**DATA FOR PROCESSING:**
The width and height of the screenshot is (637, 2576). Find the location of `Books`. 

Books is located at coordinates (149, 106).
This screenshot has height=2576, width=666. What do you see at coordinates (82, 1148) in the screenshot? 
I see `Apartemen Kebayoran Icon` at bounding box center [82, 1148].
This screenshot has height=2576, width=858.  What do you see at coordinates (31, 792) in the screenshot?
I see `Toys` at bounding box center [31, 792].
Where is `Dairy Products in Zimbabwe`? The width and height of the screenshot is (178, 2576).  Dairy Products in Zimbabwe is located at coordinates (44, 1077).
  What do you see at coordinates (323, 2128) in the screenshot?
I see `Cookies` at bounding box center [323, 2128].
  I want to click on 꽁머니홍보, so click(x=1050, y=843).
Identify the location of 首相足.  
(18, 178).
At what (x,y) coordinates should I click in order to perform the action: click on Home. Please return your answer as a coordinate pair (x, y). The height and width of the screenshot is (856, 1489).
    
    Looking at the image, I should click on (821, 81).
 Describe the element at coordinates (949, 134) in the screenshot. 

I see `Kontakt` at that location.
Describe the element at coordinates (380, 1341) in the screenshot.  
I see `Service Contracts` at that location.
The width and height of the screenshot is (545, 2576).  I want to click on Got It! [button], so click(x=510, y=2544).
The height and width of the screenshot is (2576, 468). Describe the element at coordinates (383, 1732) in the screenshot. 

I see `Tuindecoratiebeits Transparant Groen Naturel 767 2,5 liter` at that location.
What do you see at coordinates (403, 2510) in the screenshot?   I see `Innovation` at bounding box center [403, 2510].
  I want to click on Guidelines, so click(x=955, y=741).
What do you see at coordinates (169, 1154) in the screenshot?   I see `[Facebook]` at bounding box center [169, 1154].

**WHAT THE TASK ASKS:**
None of the records may be skipped; each is to be repeated exactly.

**TASK ANSWER:**
The width and height of the screenshot is (637, 2576). Find the location of `Books`. 

Books is located at coordinates (149, 106).
This screenshot has height=2576, width=666. What do you see at coordinates (82, 1148) in the screenshot? 
I see `Apartemen Kebayoran Icon` at bounding box center [82, 1148].
This screenshot has height=2576, width=858.  What do you see at coordinates (31, 792) in the screenshot?
I see `Toys` at bounding box center [31, 792].
Where is `Dairy Products in Zimbabwe`? The width and height of the screenshot is (178, 2576).  Dairy Products in Zimbabwe is located at coordinates (44, 1077).
  What do you see at coordinates (323, 2128) in the screenshot?
I see `Cookies` at bounding box center [323, 2128].
  I want to click on 꽁머니홍보, so click(x=1050, y=843).
Identify the location of 首相足.  
(18, 178).
At what (x,y) coordinates should I click in order to perform the action: click on Home. Please return your answer as a coordinate pair (x, y). The height and width of the screenshot is (856, 1489).
    
    Looking at the image, I should click on (821, 81).
 Describe the element at coordinates (949, 134) in the screenshot. 

I see `Kontakt` at that location.
Describe the element at coordinates (380, 1341) in the screenshot.  
I see `Service Contracts` at that location.
The width and height of the screenshot is (545, 2576).  I want to click on Got It! [button], so click(x=510, y=2544).
The height and width of the screenshot is (2576, 468). Describe the element at coordinates (383, 1732) in the screenshot. 

I see `Tuindecoratiebeits Transparant Groen Naturel 767 2,5 liter` at that location.
What do you see at coordinates (403, 2510) in the screenshot?   I see `Innovation` at bounding box center [403, 2510].
  I want to click on Guidelines, so click(x=955, y=741).
What do you see at coordinates (169, 1154) in the screenshot?   I see `[Facebook]` at bounding box center [169, 1154].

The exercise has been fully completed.